Shown in specific step is as follows:
1) the adaptive crossover mutation p of individual is calculatedc。
2) there is the D individual of lower crossover probability to be intersected for selection, and carry out prechiasmal pairing by combination of two.
3) irrelevance for calculating every group of pairing is chosen D/2 minimum combination of correlation and is intersected.
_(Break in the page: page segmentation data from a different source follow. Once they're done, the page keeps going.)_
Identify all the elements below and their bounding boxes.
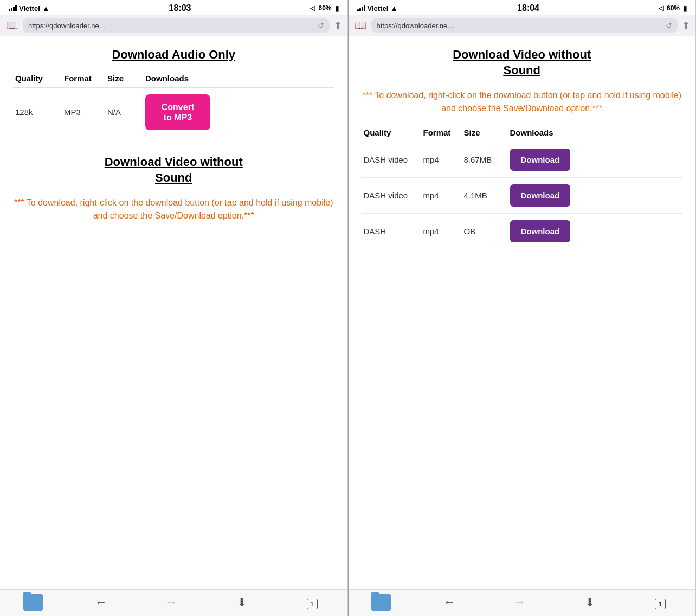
wifi-icon-right: ▲ — [390, 4, 398, 12]
header-size-audio: Size — [107, 74, 145, 83]
cell-size-v3: OB — [464, 227, 510, 236]
share-icon-left[interactable]: ⬆ — [334, 20, 342, 31]
cell-format-v2: mp4 — [423, 191, 464, 200]
signal-bars — [9, 5, 17, 11]
cell-size-v2: 4.1MB — [464, 191, 510, 200]
back-button-left[interactable]: ← — [89, 595, 113, 609]
video-section-title-right: Download Video withoutSound — [362, 47, 683, 78]
forward-button-right[interactable]: → — [508, 595, 532, 609]
audio-table-row: 128k MP3 N/A Convertto MP3 — [13, 88, 334, 137]
cell-quality-v1: DASH video — [364, 155, 423, 164]
status-bar-right: Viettel ▲ 18:04 ◁ 60% ▮ — [349, 0, 696, 15]
wifi-icon-left: ▲ — [42, 4, 50, 12]
cell-size-audio: N/A — [107, 107, 145, 117]
download-button-v2[interactable]: Download — [510, 184, 571, 207]
content-left: Download Audio Only Quality Format Size … — [0, 36, 347, 589]
header-format-audio: Format — [64, 74, 107, 83]
battery-icon-right: ▮ — [683, 4, 687, 12]
right-phone-panel: Viettel ▲ 18:04 ◁ 60% ▮ 📖 https://qdownl… — [349, 0, 697, 616]
tabs-button-right[interactable]: 1 — [648, 595, 672, 610]
download-button-toolbar-right[interactable]: ⬇ — [578, 595, 602, 609]
status-left: Viettel ▲ — [9, 4, 50, 12]
cell-quality-v3: DASH — [364, 227, 423, 236]
folder-icon-left[interactable] — [23, 594, 43, 611]
status-right-left: ◁ 60% ▮ — [310, 4, 338, 12]
folder-tab-left[interactable] — [23, 594, 43, 611]
folder-tab-right[interactable] — [371, 594, 391, 611]
header-quality-audio: Quality — [15, 74, 64, 83]
header-downloads-audio: Downloads — [145, 74, 332, 83]
carrier-name-left: Viettel — [19, 4, 40, 12]
bookmark-icon-right[interactable]: 📖 — [354, 20, 367, 31]
warning-text-left: *** To download, right-click on the down… — [13, 196, 334, 222]
left-phone-panel: Viettel ▲ 18:03 ◁ 60% ▮ 📖 https://qdownl… — [0, 0, 348, 616]
download-button-v3[interactable]: Download — [510, 220, 571, 242]
tab-count-left[interactable]: 1 — [307, 599, 318, 609]
battery-label-left: 60% — [318, 4, 331, 12]
header-size-video: Size — [464, 128, 510, 137]
tabs-button-left[interactable]: 1 — [300, 595, 324, 610]
download-button-left[interactable]: ⬇ — [230, 595, 254, 609]
status-right-right: ◁ 60% ▮ — [659, 4, 687, 12]
cell-format-v3: mp4 — [423, 227, 464, 236]
header-format-video: Format — [423, 128, 464, 137]
time-right: 18:04 — [517, 3, 539, 13]
audio-table-header: Quality Format Size Downloads — [13, 74, 334, 88]
video-table-row-3: DASH mp4 OB Download — [362, 214, 683, 249]
cell-quality-v2: DASH video — [364, 191, 423, 200]
browser-bar-right: 📖 https://qdownloader.ne... ↺ ⬆ — [349, 15, 696, 36]
tab-count-right[interactable]: 1 — [655, 599, 666, 609]
battery-icon-left: ▮ — [335, 4, 339, 12]
cell-size-v1: 8.67MB — [464, 155, 510, 164]
cell-download-v3: Download — [510, 220, 681, 242]
folder-icon-right[interactable] — [371, 594, 391, 611]
browser-bar-left: 📖 https://qdownloader.ne... ↺ ⬆ — [0, 15, 347, 36]
cell-quality-audio: 128k — [15, 107, 64, 117]
video-section-title-left: Download Video withoutSound — [13, 155, 334, 185]
cell-download-v1: Download — [510, 149, 681, 171]
content-right: Download Video withoutSound *** To downl… — [349, 36, 696, 589]
cell-format-v1: mp4 — [423, 155, 464, 164]
video-table-row-2: DASH video mp4 4.1MB Download — [362, 178, 683, 214]
share-icon-right[interactable]: ⬆ — [682, 20, 690, 31]
status-bar-left: Viettel ▲ 18:03 ◁ 60% ▮ — [0, 0, 347, 15]
cell-format-audio: MP3 — [64, 107, 107, 117]
reload-icon-left[interactable]: ↺ — [318, 21, 324, 30]
location-icon-right: ◁ — [659, 4, 663, 12]
url-bar-right[interactable]: https://qdownloader.ne... ↺ — [371, 18, 678, 33]
time-left: 18:03 — [169, 3, 191, 13]
bottom-toolbar-right: ← → ⬇ 1 — [349, 589, 696, 616]
cell-downloads-audio: Convertto MP3 — [145, 94, 332, 130]
header-downloads-video: Downloads — [510, 128, 681, 137]
url-text-left: https://qdownloader.ne... — [28, 22, 314, 30]
cell-download-v2: Download — [510, 184, 681, 207]
video-table-header: Quality Format Size Downloads — [362, 128, 683, 142]
url-text-right: https://qdownloader.ne... — [377, 22, 663, 30]
url-bar-left[interactable]: https://qdownloader.ne... ↺ — [23, 18, 330, 33]
carrier-name-right: Viettel — [368, 4, 389, 12]
status-left-right: Viettel ▲ — [357, 4, 398, 12]
back-button-right[interactable]: ← — [437, 595, 461, 609]
forward-button-left[interactable]: → — [159, 595, 183, 609]
signal-bars-right — [357, 5, 365, 11]
audio-section-title: Download Audio Only — [13, 47, 334, 63]
download-button-v1[interactable]: Download — [510, 149, 571, 171]
bookmark-icon-left[interactable]: 📖 — [5, 20, 18, 31]
convert-to-mp3-button[interactable]: Convertto MP3 — [145, 94, 210, 130]
reload-icon-right[interactable]: ↺ — [666, 21, 672, 30]
location-icon-left: ◁ — [310, 4, 315, 12]
battery-label-right: 60% — [667, 4, 680, 12]
bottom-toolbar-left: ← → ⬇ 1 — [0, 589, 347, 616]
video-table-row-1: DASH video mp4 8.67MB Download — [362, 142, 683, 178]
header-quality-video: Quality — [364, 128, 423, 137]
warning-text-right: *** To download, right-click on the down… — [362, 89, 683, 115]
4) it is directed to each intersection group, calculates mask sample, and exchanges the gene of father's individual designated position accordingly, completes to hand over
Fork.Consider the individual of following two 16 bit variables:
Father's individual 1:0 100110010010101
Father's individual 2:1 001101001100001
Mask sample (1 indicates that father's individual 1 provides variate-value, and 0, which represents father's individual 2, provides variate-value):
Sample 1:0 110001101011010
Sample 2:1 001110010100101
Intersect latter two new individual are as follows:
Sub- individual 11101100000110001
Sub- individual 20000111011000101
Step 204: according to self-adaptive mutation individual after Population breeding and variation digit, completing individual variation mistake
Journey generates new individual.
Wherein, according to certain mutation probability and variation method, new individual is generated.The present invention is proposed according to the excellent of individual
Bad situation determines its digit that makes a variation, i.e. multiple genes of the low individual variation of fitness, and the high individual of fitness is then using few position
Whether variation or not, can form a variety of altered compositions in this way, expand search space.Self-adaptive mutation is defined as follows:
Wherein, fmaxFor the maximum adaptation degree in population, favgFor the average fitness in population, f' is two intersection individuals
In maximum fitness, fiFor currently to the fitness of variation individual, ppreFor the preset value between (0,1);The digit that makes a variation is by following formula
It provides:
Wherein, l is constant, and L/4 < l < L/3, L are chromosome length, fminFor the minimum fitness in population;fmax-
fminShow the fitness range of current population;fmax-fiShow the distance between fitness and the fitness maximum value of individual;Then show superiority and inferiority degree of the individual in current population.
Specific step is as follows:
1) random number s is generated, if s is less than pm, continue step 2;Otherwise the gene order X for directly returning to current individual, becomes
Different end.
2) it generates length and is complete 1 sequence of Bits, then fill 0 at random toward the gap between already present position, fill in total
L-Bits round, ultimately produces variation mask M, and example is as shown in table 2, it is assumed that Bits=5, L=16.
The variation mask product process of table 2
Round | Current sequence | Insert position |
0 | 11111 | 11↓111 |
1 | 110111 | 110111↓ |
2 | 1101110 | 11011↓10 |
… | … | … |
11 | 0100101000100010 | \ |
3) the variation mask M of generation and X is subjected to XOR operation, final mutant gene sequence is obtained, to complete to become
Different process.Wherein, X indicates the gene order of individual.
Step 205: judging whether the number of iterations reaches setting value, if then going to step 206, otherwise go to step 203
Continue iteration,.
Step 206: choosing the highest individual of the fitness in current population as the probe node being selected.
Specifically, the individual with highest fitness is chosen from current population, can discharge most shaded nodes
The node chosen as epicycle of node.
Specifically, as shown in figure 3, Fig. 3 shows the flow chart for calculating the fitness of individual in step 202, including such as
Lower step:
Step 201: the shaded nodes number rN for initializing release is the degree of current node S to be selected.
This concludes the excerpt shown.